Sell them on other sites and be clear as to why you are getting rid of them. Keep them for non-regular cigar smoking friend who want to try one, they won't know the difference...lol Or you could always send them my way, i am always down for experimenting with dud CC's, like infusing them with cocoa or coffee


----------



## Bird-Dog (Oct 16, 2009)

elco69 said:


> Sell them on other sites and be clear as to why you are getting rid of them. Keep them for non-regular cigar smoking friend who want to try one, they won't know the difference...lol Or you could always send them my way, i am always down for experimenting with dud CC's, like infusing them with cocoa or coffee


You want 'em you got 'em. But, only because I'm confident you know that when I say they're bad it's not just varying opinion or palate. They really do belong in the trashcan.

I wouldn't feel right about selling them to anyone; I don't think you would either... bad juju, even with full disclosure.

And, giving these to a non-cigar-smoking friend is the surest way for them to remain non.
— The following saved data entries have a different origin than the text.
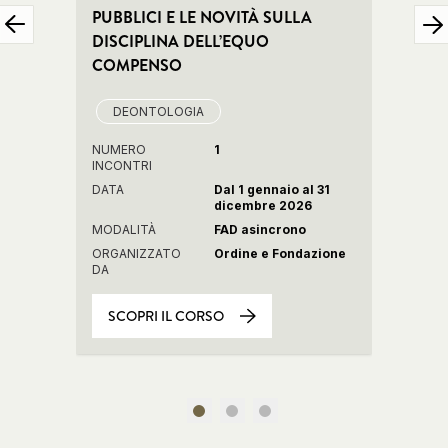
PUBBLICI E LE NOVITÀ SULLA
Doveri
DISCIPLINA DELL’EQUO
legali
COMPENSO
DE
DEONTOLOGIA
NUME
INCON
NUMERO
1
INCONTRI
DATA
DATA
Dal 1 gennaio al 31
dicembre 2026
MODAL
MODALITÀ
FAD asincrono
ORGAN
DA
ORGANIZZATO
Ordine e Fondazione
DA
SCOPRI IL CORSO
SCO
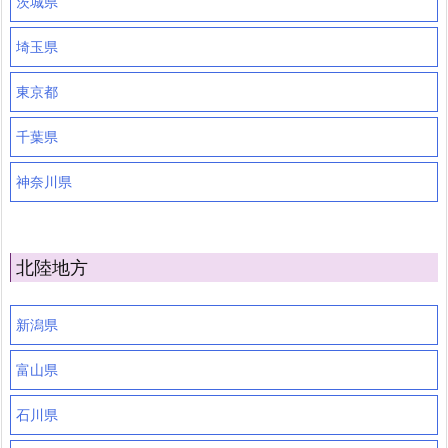
茨城県
埼玉県
東京都
千葉県
神奈川県
北陸地方
新潟県
富山県
石川県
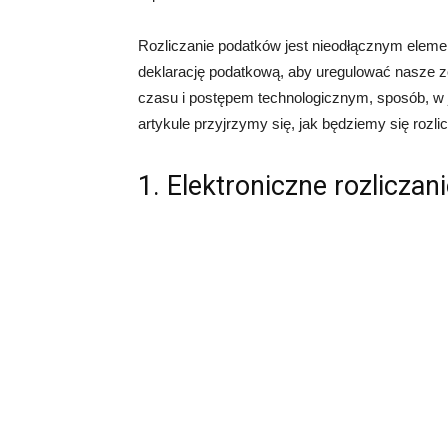
Rozliczanie podatków jest nieodłącznym elem
deklarację podatkową, aby uregulować nasze 
czasu i postępem technologicznym, sposób, w j
artykule przyjrzymy się, jak będziemy się rozl
1. Elektroniczne rozlicza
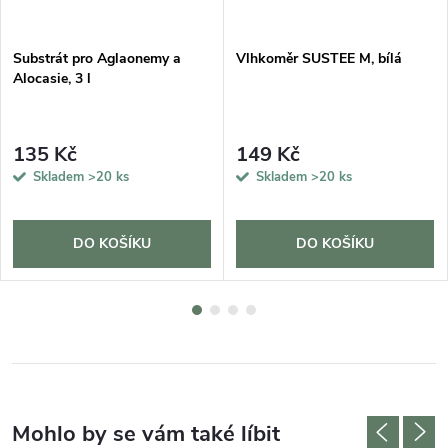
Substrát pro Aglaonemy a
Vlhkoměr SUSTEE M, bílá
Alocasie, 3 l
135 Kč
149 Kč
Skladem
>20 ks
Skladem
>20 ks
DO KOŠÍKU
DO KOŠÍKU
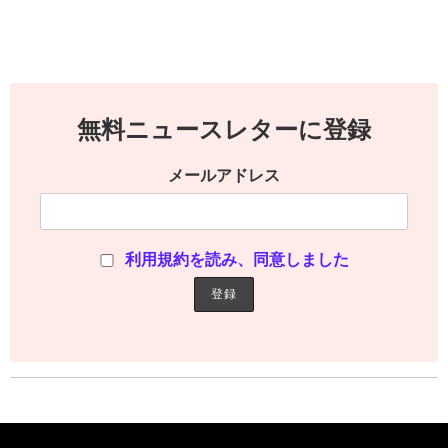
無料ニュースレターに登録
メールアドレス
利用規約を読み、同意しました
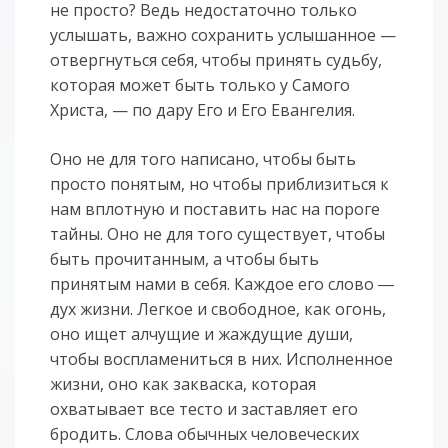
не просто? Ведь недостаточно только
услышать, важно сохранить услышанное —
отвергнуться себя, чтобы принять судьбу,
которая может быть только у Самого
Христа, — по дару Его и Его Евангелия.
Оно не для того написано, чтобы быть
просто понятым, но чтобы приблизиться к
нам вплотную и поставить нас на пороге
тайны. Оно не для того существует, чтобы
быть прочитанным, а чтобы быть
принятым нами в себя. Каждое его слово ―
дух жизни. Легкое и свободное, как огонь,
оно ищет алчущие и жаждущие души,
чтобы воспламениться в них. Исполненное
жизни, оно как закваска, которая
охватывает все тесто и заставляет его
бродить. Слова обычных человеческих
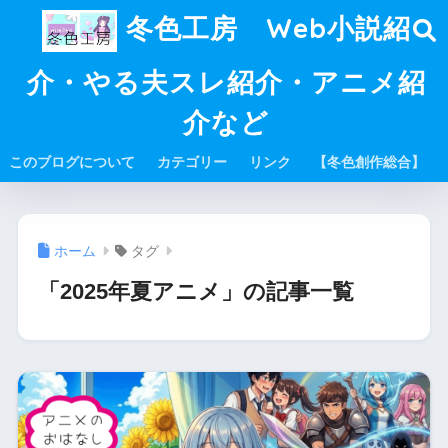
冬色工房 Web小説紹
介・やる夫スレ紹介・アニメ紹
介など
このブログについて
カテゴリー
リンク
【冬色創作総合】
ホーム
タグ
「2025年夏アニメ」の記事一覧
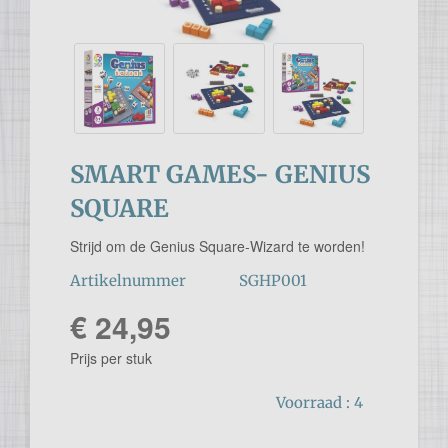
SMART GAMES- GENIUS
SQUARE
Strijd om de Genius Square-Wizard te worden!
Artikelnummer
SGHP001
€ 24,95
Prijs per stuk
Voorraad :
4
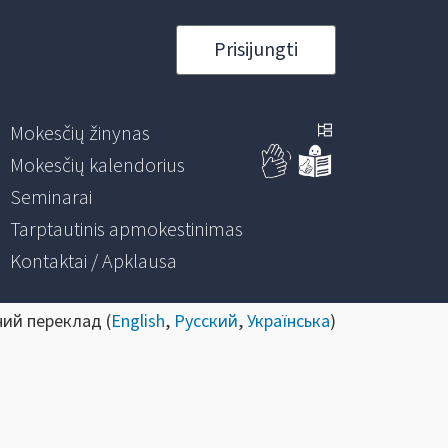
Prisijungti
Mokesčių žinynas
Mokesčių kalendorius
Seminarai
Tarptautinis apmokestinimas
Kontaktai / Apklausa
ний переклад (
English
,
Русский
,
Українська
)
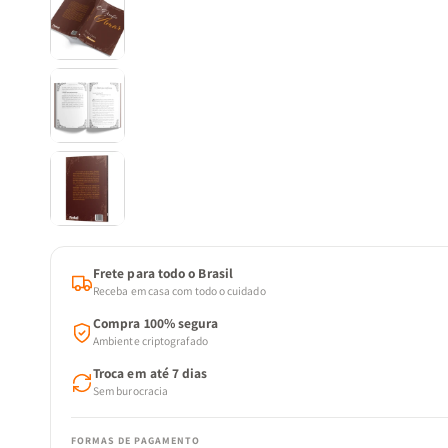
Frete para todo o Brasil
Receba em casa com todo o cuidado
Compra 100% segura
Ambiente criptografado
Troca em até 7 dias
Sem burocracia
FORMAS DE PAGAMENTO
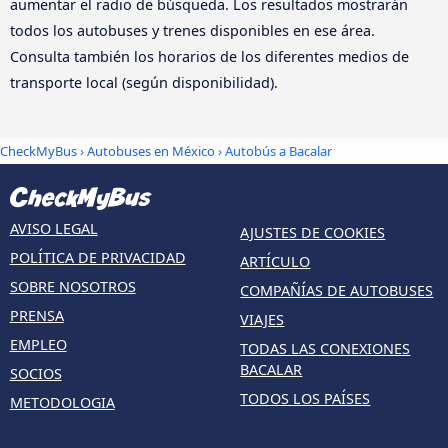
aumentar el radio de búsqueda. Los resultados mostrarán
todos los autobuses y trenes disponibles en ese área.
Consulta también los horarios de los diferentes medios de
transporte local (según disponibilidad).
CheckMyBus
›
Autobuses en México
› Autobús a Bacalar
AVISO LEGAL
AJUSTES DE COOKIES
POLÍTICA DE PRIVACIDAD
ARTÍCULO
SOBRE NOSOTROS
COMPAÑÍAS DE AUTOBUSES
PRENSA
VIAJES
EMPLEO
TODAS LAS CONEXIONES
BACALAR
SOCIOS
TODOS LOS PAÍSES
METODOLOGIA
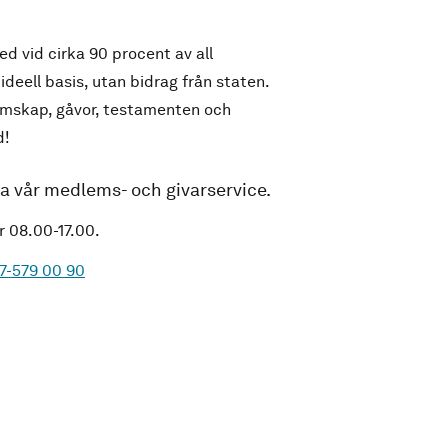
d vid cirka 90 procent av all
 ideell basis, utan bidrag från staten.
emskap, gåvor, testamenten och
d!
ta vår medlems- och givarservice.
r 08.00-17.00.
7-579 00 90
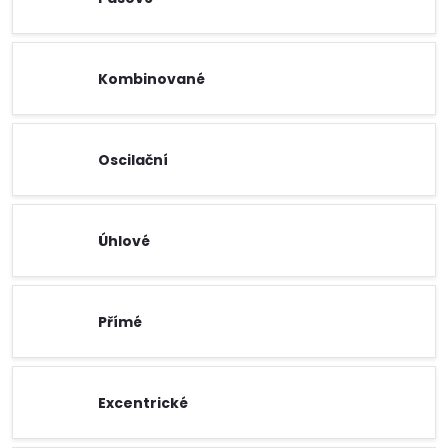
Kombinované
Oscilační
Úhlové
Přímé
Excentrické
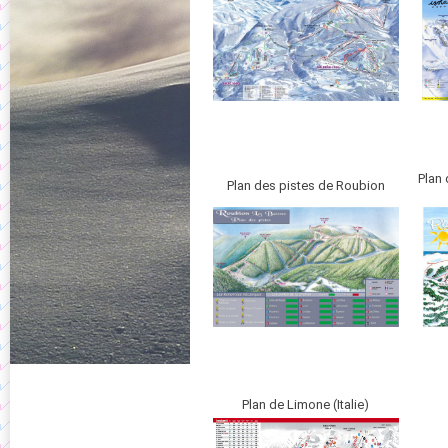
Plan 
Plan des pistes de Roubion
Plan de Limone (Italie)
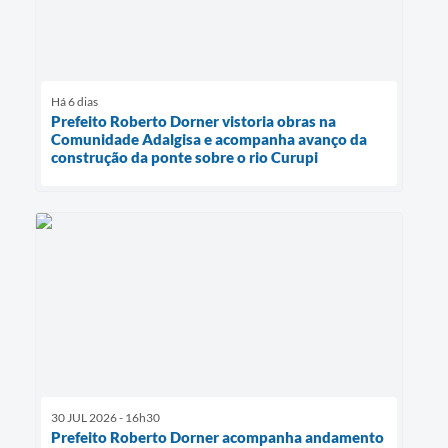
Há 6 dias
Prefeito Roberto Dorner vistoria obras na
Comunidade Adalgisa e acompanha avanço da
construção da ponte sobre o rio Curupi
30 JUL 2026 - 16h30
Prefeito Roberto Dorner acompanha andamento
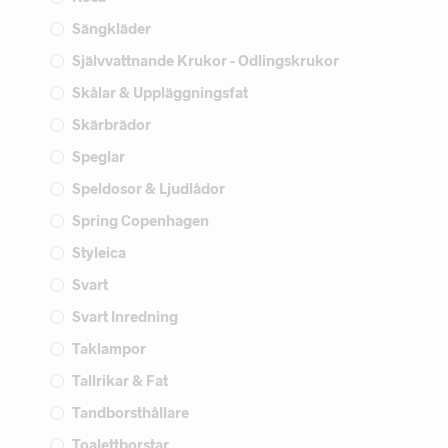
Sängkläder
Självvattnande Krukor - Odlingskrukor
Skålar & Uppläggningsfat
Skärbrädor
Speglar
Speldosor & Ljudlådor
Spring Copenhagen
Styleica
Svart
Svart Inredning
Taklampor
Tallrikar & Fat
Tandborsthållare
Toalettborstar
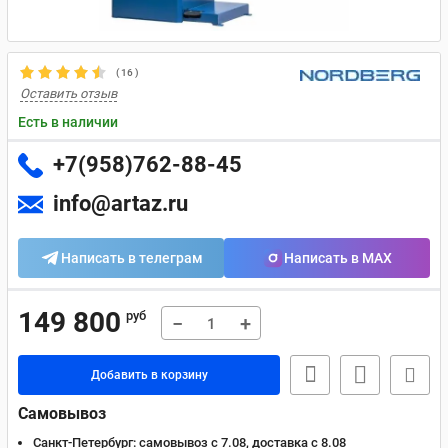
(
16
)
Оставить отзыв
Есть в наличии
+7(958)762-88-45
info@artaz.ru
Написать в телеграм
Написать в MAX
149 800
руб
−
+
Добавить в корзину
Самовывоз
Санкт-Петербург:
самовывоз с 7.08, доставка c 8.08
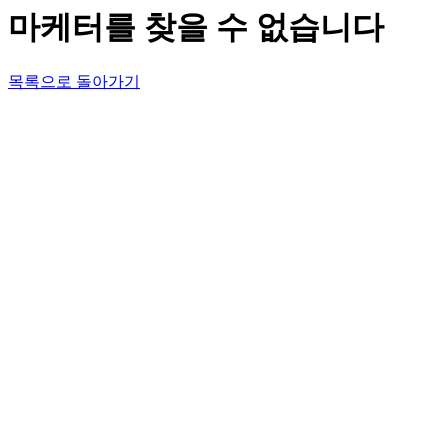
마케터를 찾을 수 없습니다
목록으로 돌아가기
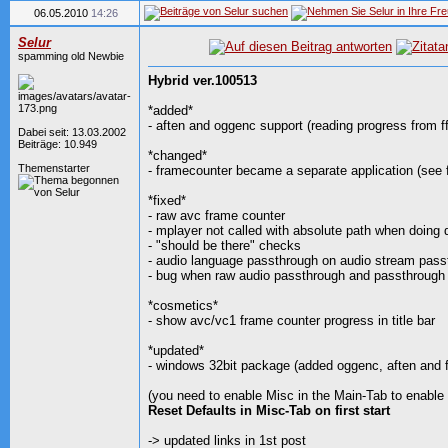
06.05.2010
14:26
Selur
spamming old Newbie
Hybrid ver.100513
*added*
- aften and oggenc support (reading progress from 
Dabei seit: 13.03.2002
Beiträge: 10.949
*changed*
Themenstarter
- framecounter became a separate application (see f
*fixed*
- raw avc frame counter
- mplayer not called with absolute path when doing 
- "should be there" checks
- audio language passthrough on audio stream pass
- bug when raw audio passthrough and passthrough
*cosmetics*
- show avc/vc1 frame counter progress in title bar
*updated*
- windows 32bit package (added oggenc, aften and 
(you need to enable Misc in the Main-Tab to enable
Reset Defaults in Misc-Tab on first start
-> updated links in 1st post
I'd rather give them something good in hopes they'll at least come to appreciate why I love cigars, if not turn into a full-fledged cigar-buddy someday.


----------



## StogieNinja (Jul 29, 2009)

Never would have believed that a Boli PC could be bad!


----------



## steve2jenny (May 2, 2015)

Never had a CC. But I do troll on these threads just for knowledge. I agree not to sell without disclosing why, bad juju man lol


----------



## CraigT78 (Apr 14, 2015)

I also wouldn't mind having them. My poker buddies will smoke dog crap if I told them it was from Cuba. Lol.


----------



## Bird-Dog (Oct 16, 2009)

Aninjaforallseasons said:


> Never would have believed that a Boli PC could be bad!


I know! Right?

I guess that's why I just kept trying and trying, thinking they had to come around sooner or later.


----------



## Bird-Dog (Oct 16, 2009)

CraigT78 said:


> I also wouldn't mind having them. My poker buddies will smoke dog crap if I told them it was from Cuba. Lol.


Sorry, Henry said the right words. I am too much a fan of CC's to want to see these floated out there as a representation of the breed.

Give your poker buddies a good one. Tell 'em how hard CC's are to come by and how danged expensive they are. Then when they want another, which they will, you can set your own price!


----------



## CraigT78 (Apr 14, 2015)

curmudgeonista said:


> Sorry, Henry said the right words. I am too much a fan of CC's to want to see these floated out there as a representation of the breed.
> 
> Give your poker buddies a good one. Tell 'em how hard CC's are to come by and how danged expensive they are. Then when they want another, which they will, you can set your own price!


Words of wisdom right there!


----------



## avitti (Jun 4, 2011)

I've moved away from the boli pc a long time ago. I now go to the bcj as a quick morning smoke,a better smoke imo


----------